* Supplied material *
======

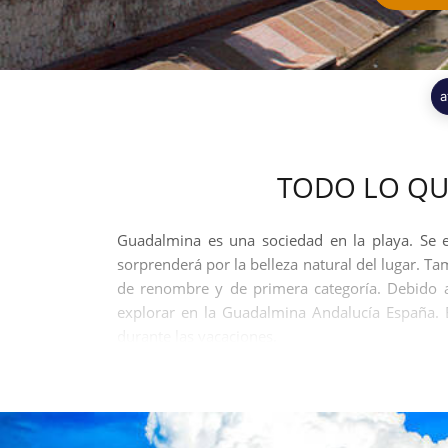
a
TODO LO QU
Guadalmina es una sociedad en la playa. Se e
sorprenderá por la belleza natural del lugar. T
de renombre y de primera categoría. Debido a
explorar en la Guadalmina Andalucía España. 
durante las vacaciones.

======

* Your assignment *
Look over the entries above and say how many lines contain "Guadalmina"; give only the number.

* Result of the task *
2